My dad involved me in everything he did. He was a born teacher – a leader.
My dad taught me woodworking. He taught me how to lay brick. He taught me how to paint. He taught me photography. He taught me how to identify plants with a botanical key. He taught me the importance of an education. He taught me how to do real research and not just to fall for uneducated, irresponsible hunches and claims. He taught me to have pride in my work, and he taught me how to treat people, including my mother. I never saw my dad angry. When I list the real heroes of my life, standing at the front of that line with a smile is Omer Edison Sperry.
My dad was alongside me for my first garden.

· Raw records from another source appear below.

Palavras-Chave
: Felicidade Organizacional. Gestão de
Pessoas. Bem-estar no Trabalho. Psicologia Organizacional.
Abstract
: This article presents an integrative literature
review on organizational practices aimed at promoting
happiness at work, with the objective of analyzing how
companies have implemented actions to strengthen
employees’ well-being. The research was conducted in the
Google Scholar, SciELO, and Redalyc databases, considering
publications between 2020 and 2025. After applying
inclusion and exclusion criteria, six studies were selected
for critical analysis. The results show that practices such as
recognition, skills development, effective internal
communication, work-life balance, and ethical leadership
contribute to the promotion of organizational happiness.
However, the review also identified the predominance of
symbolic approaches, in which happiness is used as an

He bought the seeds and he bought the peat moss. He rototilled the ground, and he hoed the weeds. But when I started harvesting the beans, my dad stood off to the side. Those were my beans I took in to my mom. My dad just stood there and smiled. I lost my dad 49 years, one month and 29 days ago, and I still miss him as if it were yesterday.
And I loved my mom deeply as well. She was ever my encourager. She reminded me of how many people I would be able to help – how many people would be counting on me. She was involved with my schools, my scouts, and all my hobbies to boot. She baked the best cinnamon rolls and my favorite chocolate chip cookies.
But maybe the best thing Mom ever did for me (I say with a wink and a smile) was when she didn’t come from Texas to a Mother’s Day luncheon at my Alpha Zeta Fraternity at Ohio State in 1965. I found an empty seat at one of the tables. It happened to be beside the sister of one of our pledges. I’ve been married to that pledge’s sister for the past 57 years!
Thank you for letting me express my heartfelt gratitude for all who have joined arms around me so far to make my first 80 years such a blessing. I couldn’t have made it without you.
And that goes especially to Omer and Lois. Wouldn’t it be nice to be able to call them tonight, to hear their voices and surprise them again like the call they got 80 years ago tomorrow.